◆ **What to do**
Pictures are to be left out, and every entry repeated exactly.

Dataset entries

★ ★ ★ ★ ★

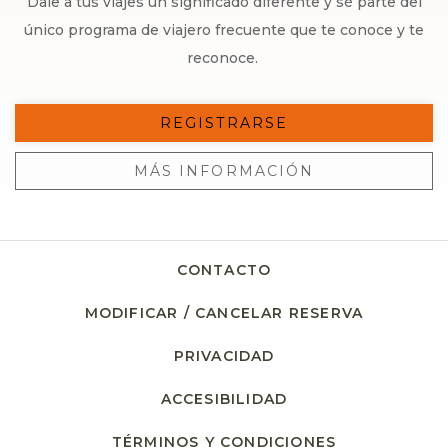
Dale a tus viajes un significado diferente y sé parte del
único programa de viajero frecuente que te conoce y te
reconoce.
REGISTRARSE
MÁS INFORMACIÓN
CONTACTO
MODIFICAR / CANCELAR RESERVA
PRIVACIDAD
OPENS IN A NEW TA
ACCESIBILIDAD
TÉRMINOS Y CONDICIONES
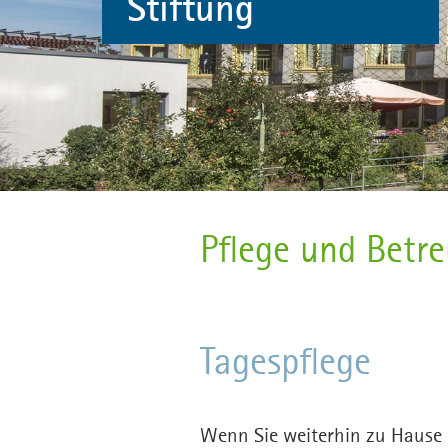
Stiftung
Pflege und Betr
Tagespflege
Wenn Sie weiterhin zu Hause 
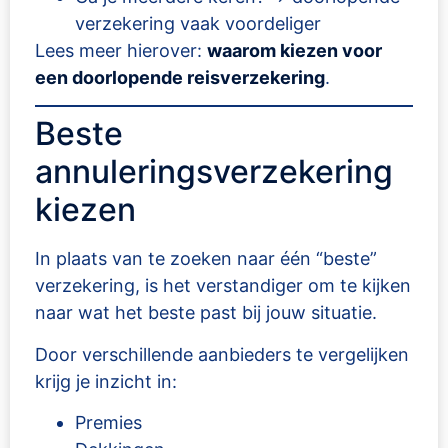
verzekering vaak voordeliger
Lees meer hierover:
waarom kiezen voor
een doorlopende reisverzekering
.
Beste
annuleringsverzekering
kiezen
In plaats van te zoeken naar één “beste”
verzekering, is het verstandiger om te kijken
naar wat het beste past bij jouw situatie.
Door verschillende aanbieders te vergelijken
krijg je inzicht in:
Premies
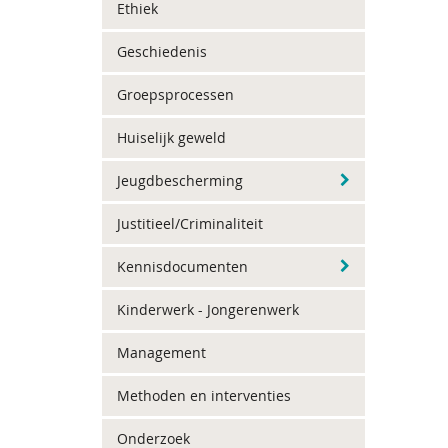
Ethiek
Geschiedenis
Groepsprocessen
Huiselijk geweld
Jeugdbescherming
Justitieel/Criminaliteit
Kennisdocumenten
Kinderwerk - Jongerenwerk
Management
Methoden en interventies
Onderzoek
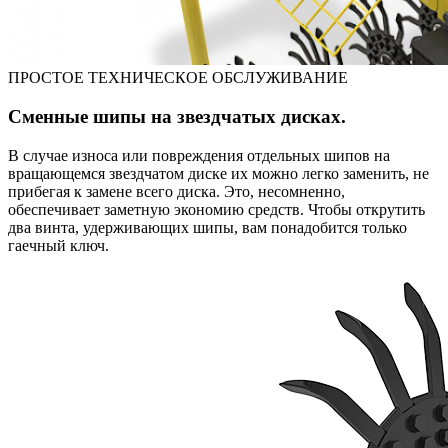
ПРОСТОЕ ТЕХНИЧЕСКОЕ ОБСЛУЖИВАНИЕ
Сменные шипы на звездчатых дисках.
В случае износа или повреждения отдельных шипов на
вращающемся звездчатом диске их можно легко заменить, не
прибегая к замене всего диска. Это, несомненно,
обеспечивает заметную экономию средств. Чтобы открутить
два винта, удерживающих шипы, вам понадобится только
гаечный ключ.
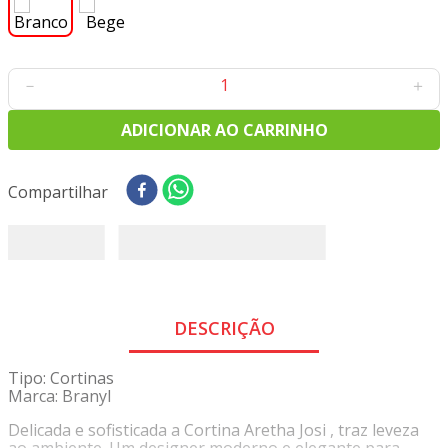
8
º
tricoline digital
9
º
tecido oxford
10
º
toalha mesa
－
＋
ADICIONAR AO CARRINHO
1 disponível
Compartilhar
DESCRIÇÃO
Tipo: Cortinas
Marca: Branyl
Delicada e sofisticada a Cortina Aretha Josi , traz leveza
ao ambiente. Um designer moderno e elegante para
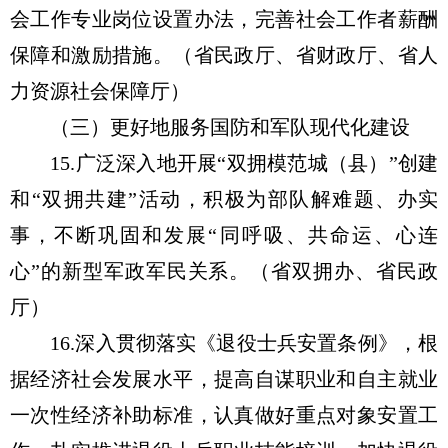
会工作专业岗位设置办法，完善社会工作者薪酬
保障和激励措施。（省民政厅、省财政厅、省人
力资源社会保障厅）
（三）更好地服务国防和军队现代化建设
15.广泛深入地开展“双拥模范城（县）”创建
和“双拥共建”活动，积极为部队解难题、办实
事，不断巩固和发展“同呼吸、共命运、心连
心”的新型军政军民关系。（省双拥办、省民政
厅）
16.深入贯彻落实《退役士兵安置条例》，根
据经济社会发展水平，提高自谋职业和自主就业
一次性经济补助标准，认真做好重点对象安置工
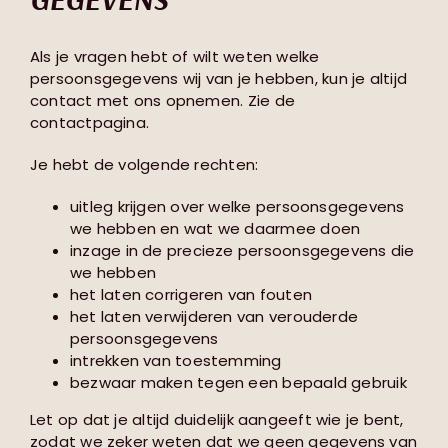
Als je vragen hebt of wilt weten welke
persoonsgegevens wij van je hebben, kun je altijd
contact met ons opnemen. Zie de
contactpagina.
Je hebt de volgende rechten:
uitleg krijgen over welke persoonsgegevens
we hebben en wat we daarmee doen
inzage in de precieze persoonsgegevens die
we hebben
het laten corrigeren van fouten
het laten verwijderen van verouderde
persoonsgegevens
intrekken van toestemming
bezwaar maken tegen een bepaald gebruik
Let op dat je altijd duidelijk aangeeft wie je bent,
zodat we zeker weten dat we geen gegevens van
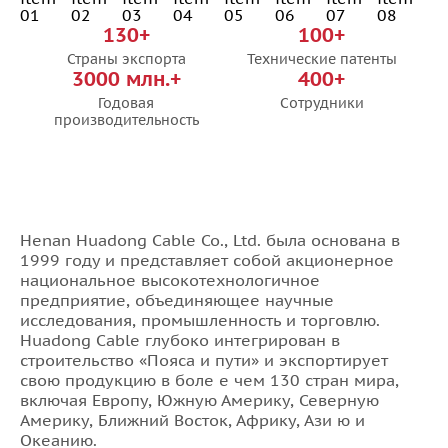
130+
100+
Страны экспорта
Технические патенты
3000 млн.+
400+
Годовая
Сотрудники
производительность
Henan Huadong Cable Co., Ltd. была основана в
1999 году и представляет собой акционерное
национальное высокотехнологичное
предприятие, объединяющее научные
исследования, промышленность и торговлю.
Huadong Cable глубоко интегрирован в
строительство «Пояса и пути» и экспортирует
свою продукцию в боле е чем 130 стран мира,
включая Европу, Южную Америку, Северную
Америку, Ближний Восток, Африку, Ази ю и
Океанию.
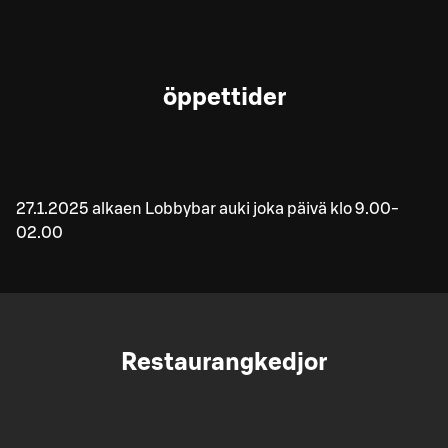
öppettider
27.1.2025 alkaen Lobbybar auki joka päivä klo 9.00-
02.00
Restaurangkedjor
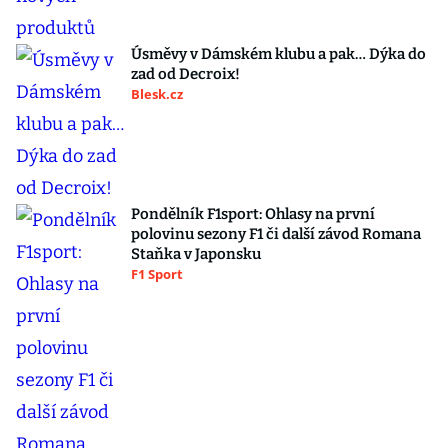
Úsměvy v Dámském klubu a pak… Dýka do
zad od Decroix!
Blesk.cz
Pondělník F1sport: Ohlasy na první
polovinu sezony F1 či další závod Romana
Staňka v Japonsku
F1 Sport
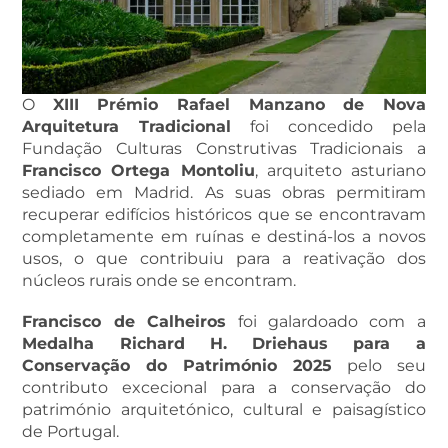
O
XIII Prémio Rafael Manzano de Nova
Arquitetura Tradicional
foi concedido pela
Fundação Culturas Construtivas Tradicionais a
Francisco Ortega Montoliu
, arquiteto asturiano
sediado em Madrid. As suas obras permitiram
recuperar edifícios históricos que se encontravam
completamente em ruínas e destiná-los a novos
usos, o que contribuiu para a reativação dos
núcleos rurais onde se encontram.
Francisco de Calheiros
foi galardoado com a
Medalha Richard H. Driehaus para a
Conservação do Património 2025
pelo seu
contributo excecional para a conservação do
património arquitetónico, cultural e paisagístico
de Portugal.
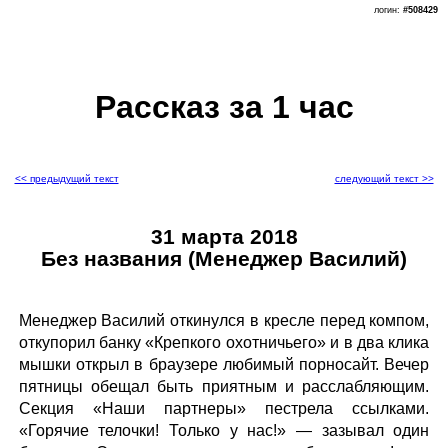
логин:
#508429
Рассказ за 1 час
<< предыдущий текст
следующий текст >>
31 марта 2018
Без названия (Менеджер Василий)
Менеджер Василий откинулся в кресле перед компом,
откупорил банку «Крепкого охотничьего» и в два клика
мышки открыл в браузере любимый порносайт. Вечер
пятницы обещал быть приятным и расслабляющим.
Секция «Наши партнеры» пестрела ссылками.
«Горячие телочки! Только у нас!» — зазывал один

★ ★ ★ ★ ★

◆ **Written reply**
Dale a tus viajes un significado diferente y sé parte del
único programa de viajero frecuente que te conoce y te
reconoce.
REGISTRARSE
MÁS INFORMACIÓN
CONTACTO
MODIFICAR / CANCELAR RESERVA
PRIVACIDAD
OPENS IN A NEW TA
ACCESIBILIDAD
TÉRMINOS Y CONDICIONES
Stiftung
Pflege und Betr
Tagespflege
Wenn Sie weiterhin zu Hause 
verzekering vaak voordeliger
Lees meer hierover:
waarom kiezen voor
een doorlopende reisverzekering
.
Beste
annuleringsverzekering
kiezen
In plaats van te zoeken naar één “beste”
verzekering, is het verstandiger om te kijken
naar wat het beste past bij jouw situatie.
Door verschillende aanbieders te vergelijken
krijg je inzicht in:
Premies
Ethiek
Geschiedenis
Groepsprocessen
Huiselijk geweld
Jeugdbescherming
Justitieel/Criminaliteit
Kennisdocumenten
Kinderwerk - Jongerenwerk
Management
Methoden en interventies
Onderzoek
ПРОСТОЕ ТЕХНИЧЕСКОЕ ОБСЛУЖИВАНИЕ
Сменные шипы на звездчатых дисках.
В случае износа или повреждения отдельных шипов на
вращающемся звездчатом диске их можно легко заменить, не
прибегая к замене всего диска. Это, несомненно,
обеспечивает заметную экономию средств. Чтобы открутить
два винта, удерживающих шипы, вам понадобится только
гаечный ключ.
8
º
tricoline digital
9
º
tecido oxford
10
º
toalha mesa
－
＋
ADICIONAR AO CARRINHO
1 disponível
Compartilhar
DESCRIÇÃO
Tipo: Cortinas
Marca: Branyl
Delicada e sofisticada a Cortina Aretha Josi , traz leveza
ao ambiente. Um designer moderno e elegante para
会工作专业岗位设置办法，完善社会工作者薪酬
保障和激励措施。（省民政厅、省财政厅、省人
力资源社会保障厅）
（三）更好地服务国防和军队现代化建设
15.广泛深入地开展“双拥模范城（县）”创建
和“双拥共建”活动，积极为部队解难题、办实
事，不断巩固和发展“同呼吸、共命运、心连
心”的新型军政军民关系。（省双拥办、省民政
厅）
16.深入贯彻落实《退役士兵安置条例》，根
据经济社会发展水平，提高自谋职业和自主就业
一次性经济补助标准，认真做好重点对象安置工
Als je vragen hebt of wilt weten welke
persoonsgegevens wij van je hebben, kun je altijd
contact met ons opnemen. Zie de
contactpagina.
Je hebt de volgende rechten:
uitleg krijgen over welke persoonsgegevens
we hebben en wat we daarmee doen
inzage in de precieze persoonsgegevens die
we hebben
het laten corrigeren van fouten
het laten verwijderen van verouderde
persoonsgegevens
intrekken van toestemming
bezwaar maken tegen een bepaald gebruik
Let op dat je altijd duidelijk aangeeft wie je bent,
zodat we zeker weten dat we geen gegevens van
130+
100+
Страны экспорта
Технические патенты
3000 млн.+
400+
Годовая
Сотрудники
производительность
Henan Huadong Cable Co., Ltd. была основана в
1999 году и представляет собой акционерное
национальное высокотехнологичное
предприятие, объединяющее научные
исследования, промышленность и торговлю.
Huadong Cable глубоко интегрирован в
строительство «Пояса и пути» и экспортирует
свою продукцию в боле е чем 130 стран мира,
включая Европу, Южную Америку, Северную
Америку, Ближний Восток, Африку, Ази ю и
Океанию.
öppettider
27.1.2025 alkaen Lobbybar auki joka päivä klo 9.00-
02.00
Restaurangkedjor
Úsměvy v Dámském klubu a pak… Dýka do
zad od Decroix!
Blesk.cz
Pondělník F1sport: Ohlasy na první
polovinu sezony F1 či další závod Romana
Staňka v Japonsku
F1 Sport
O
XIII Prémio Rafael Manzano de Nova
Arquitetura Tradicional
foi concedido pela
Fundação Culturas Construtivas Tradicionais a
Francisco Ortega Montoliu
, arquiteto asturiano
sediado em Madrid. As suas obras permitiram
recuperar edifícios históricos que se encontravam
completamente em ruínas e destiná-los a novos
usos, o que contribuiu para a reativação dos
núcleos rurais onde se encontram.
Francisco de Calheiros
foi galardoado com a
Medalha Richard H. Driehaus para a
Conservação do Património 2025
pelo seu
contributo excecional para a conservação do
património arquitetónico, cultural e paisagístico
de Portugal.
логин:
#508429
Рассказ за 1 час
<< предыдущий текст
следующий текст >>
31 марта 2018
Без названия (Менеджер Василий)
Менеджер Василий откинулся в кресле перед компом,
откупорил банку «Крепкого охотничьего» и в два клика
мышки открыл в браузере любимый порносайт. Вечер
пятницы обещал быть приятным и расслабляющим.
Секция «Наши партнеры» пестрела ссылками.
«Горячие телочки! Только у нас!» — зазывал один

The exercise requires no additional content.